Task details:
From the first line to the last, restate every record word for word, leaving out the pictures.

Records supplied:
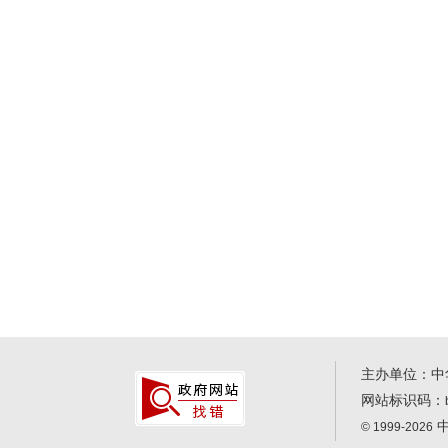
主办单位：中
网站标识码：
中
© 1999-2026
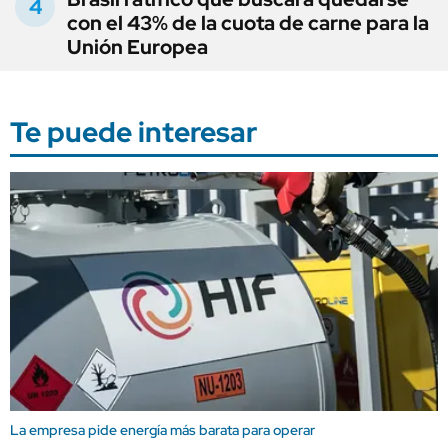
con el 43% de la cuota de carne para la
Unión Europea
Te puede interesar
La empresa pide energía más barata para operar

Solution:
主办单位：中
网站标识码：
中
© 1999-2026
con el 43% de la cuota de carne para la
Unión Europea
Te puede interesar
La empresa pide energía más barata para operar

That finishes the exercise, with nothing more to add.